Na época, a Associação Nacional dos Servidores Ambientais (Ascema Nacional) divulgou uma nota de repúdio contra a transferência de cargo à revelia do servidor.
Mas ontem (28/06) a Justiça Federal emitiu um parecer em que suspende o ato de mudança de posição de Borges. Cópia do documento foi obtida pelo jornalista André Trigueiro, que a compartilhou em suas redes sociais. Segundo o mandado de segurança impetrado pelo advogado José da Silva Moura Neto, “o servidor estava sendo perseguido no Ibama”.
Já faz sete meses que as 15 girafas sobreviventes vivem em baias de metal, chamadas tecnicamente de “recintos”, no Resort Safari Portobello, em Mangaratiba, no sul do Rio de Janeiro. São três girafas dividindo um espaço de 31 metros quadrados, quando pela normativa do Ibama seriam necessários 600m2 para dois animais, além de enriquecimento ambiental, como vegetação abrigo.
A assessoria de imprensa do Bioparque reitera constantemente que os animais estão “muito bem” e passando por um processo de “aclimatação” que não tem prazo definido para acabar. Na verdade, aclimatação significa domesticação para que essas girafas de vida selvagem possam a partir de agora viver em zoológicos.
Parecer da 22a Vara Federal Cível do Distrito Federal
(Imagem: André Trigueiro)
Relatório do Ibama aponta inúmeras irregularidades
O Conexão Planeta teve acesso ao relatório de 187 páginas, que tem o selo da Diretoria de Proteção Ambiental do Ibama (veja imagem mais abaixo). Logo no início o documento cita como assunto: “Maus tratos, morte e importação irregular de girafas para o Zoológico do Rio de Janeiro”.

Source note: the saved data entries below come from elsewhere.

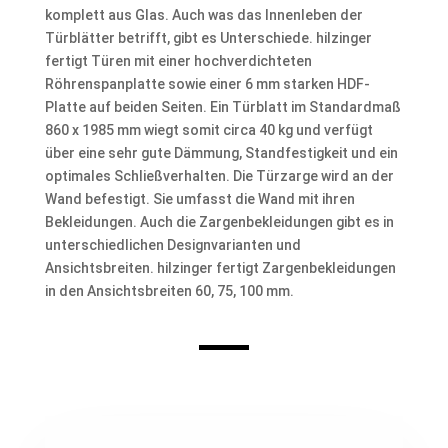
komplett aus Glas. Auch was das Innenleben der
Türblätter betrifft, gibt es Unterschiede. hilzinger
fertigt Türen mit einer hochverdichteten
Röhrenspanplatte sowie einer 6 mm starken HDF-
Platte auf beiden Seiten. Ein Türblatt im Standardmaß
860 x 1985 mm wiegt somit circa 40 kg und verfügt
über eine sehr gute Dämmung, Standfestigkeit und ein
optimales Schließverhalten. Die Türzarge wird an der
Wand befestigt. Sie umfasst die Wand mit ihren
Bekleidungen. Auch die Zargenbekleidungen gibt es in
unterschiedlichen Designvarianten und
Ansichtsbreiten. hilzinger fertigt Zargenbekleidungen
in den Ansichtsbreiten 60, 75, 100 mm.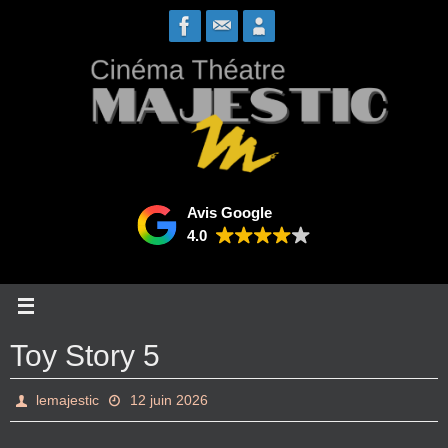
Passer
vers
le
contenu
Avis Google
4.0
Toy Story 5
lemajestic
12 juin 2026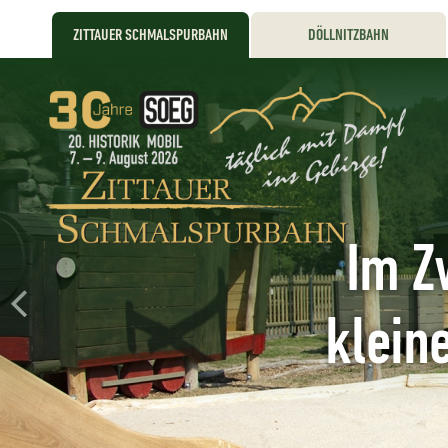
ZITTAUER SCHMALSPURBAHN
DÖLLNITZBAHN
Im Z
klein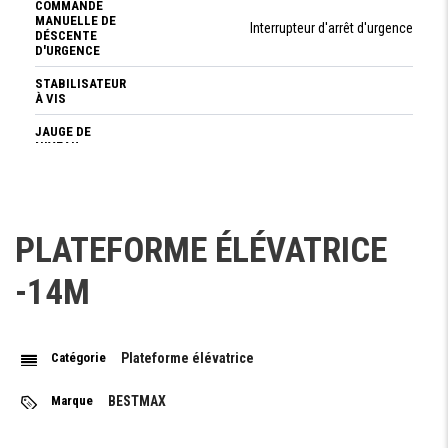
COMMANDE
MANUELLE DE
Interrupteur d'arrêt d'urgence
DÉSCENTE
D'URGENCE
STABILISATEUR
À VIS
JAUGE DE
NIVEAU
BOUTTON
D'ARRËT
D'URGENCE
PLATEFORME ÉLÉVATRICE
-14M
PERFORMANCES
CAPACITÉ
200 kg
PLATE-
FORME
Catégorie
Plateforme élévatrice
HAUTEUR
14 m
Marque
BESTMAX
DE TRAVAIL
HAUTEUR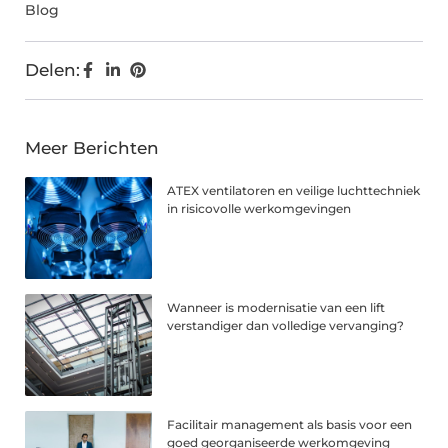
Blog
Delen:
Meer Berichten
ATEX ventilatoren en veilige luchttechniek
in risicovolle werkomgevingen
Wanneer is modernisatie van een lift
verstandiger dan volledige vervanging?
Facilitair management als basis voor een
goed georganiseerde werkomgeving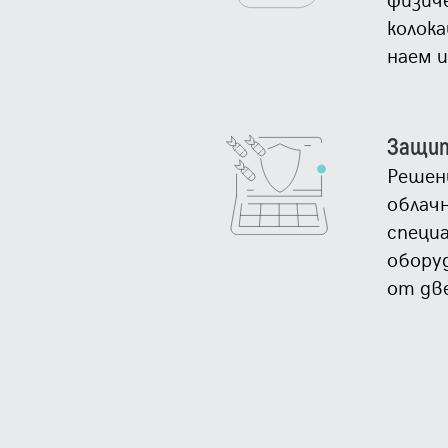
колока
наем и
Защит
Решен
облач
специ
обору
от дв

Datado de 15 de março de 2022, o relatório começa afirmando “Três girafas mortas e 15 ainda sob maus tratos desde novembro de 2021. Isto por falta de local adequado a recebê-las e a possíveis erros de manejo. Estes são os fatos e o prelúdio do alegado projeto de conservação de girafas que possui apenas duas páginas. O projeto serve de pretexto para importação, por empreendimento comercial, o RioZoo, dos animais que nasceram em liberdade”.
Ao longo das próximas páginas, os servidores do Ibama relatam uma série de erros e incongruências. Menciona, já na chegada no aeroporto do Galeão, no Rio de Janeiro, o estresse dos animais e a falta de condições para a abertura das caixas onde eles viajaram para que se pudesse ser feita a leitura de microchips.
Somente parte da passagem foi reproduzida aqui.